• [Task instructions] In the records below, locate the line containing "Ready to Scale"; output that line and every following line through the last, exactly.

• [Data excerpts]
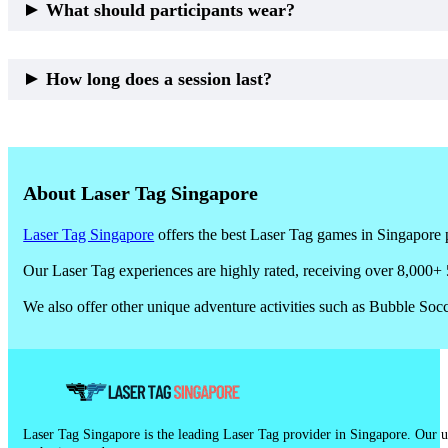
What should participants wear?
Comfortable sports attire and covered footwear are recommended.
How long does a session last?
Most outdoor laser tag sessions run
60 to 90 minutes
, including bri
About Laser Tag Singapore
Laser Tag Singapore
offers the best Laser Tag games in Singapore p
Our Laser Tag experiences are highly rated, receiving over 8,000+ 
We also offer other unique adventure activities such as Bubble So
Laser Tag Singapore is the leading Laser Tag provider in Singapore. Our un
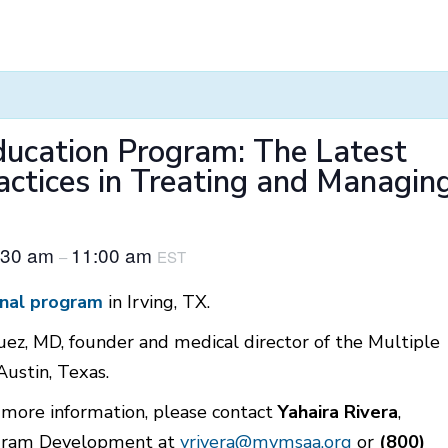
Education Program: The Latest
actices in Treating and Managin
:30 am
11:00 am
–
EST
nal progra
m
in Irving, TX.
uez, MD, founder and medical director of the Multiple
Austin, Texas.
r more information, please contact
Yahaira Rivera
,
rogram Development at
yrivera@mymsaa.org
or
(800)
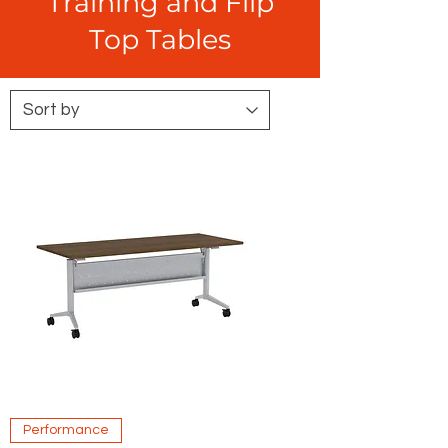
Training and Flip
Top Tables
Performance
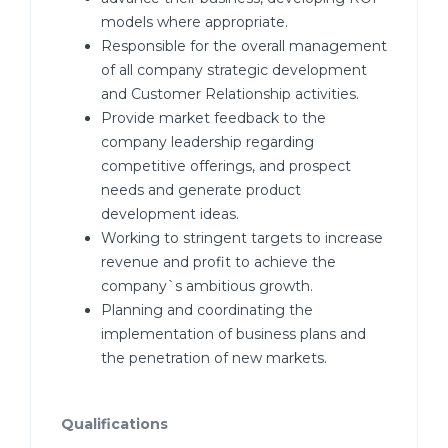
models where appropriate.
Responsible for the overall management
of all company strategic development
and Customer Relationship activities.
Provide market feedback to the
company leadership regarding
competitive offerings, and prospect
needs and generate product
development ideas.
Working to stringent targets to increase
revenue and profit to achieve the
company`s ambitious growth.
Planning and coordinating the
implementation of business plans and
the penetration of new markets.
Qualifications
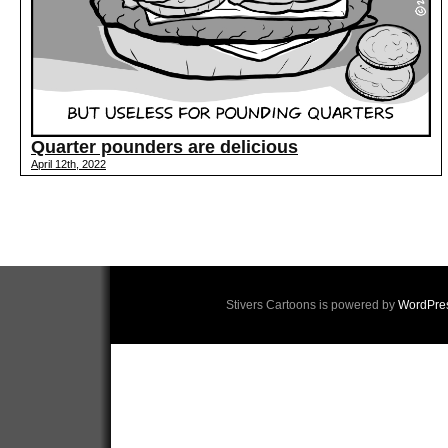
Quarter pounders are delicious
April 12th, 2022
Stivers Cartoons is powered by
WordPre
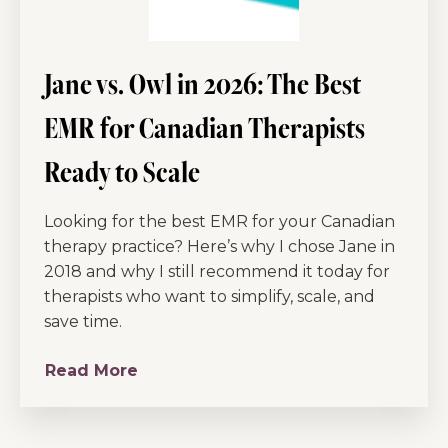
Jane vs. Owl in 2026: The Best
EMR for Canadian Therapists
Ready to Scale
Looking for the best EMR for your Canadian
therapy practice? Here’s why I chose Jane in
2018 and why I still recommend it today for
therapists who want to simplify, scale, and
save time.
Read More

• [Problem solution]
Ready to Scale
Looking for the best EMR for your Canadian
therapy practice? Here’s why I chose Jane in
2018 and why I still recommend it today for
therapists who want to simplify, scale, and
save time.
Read More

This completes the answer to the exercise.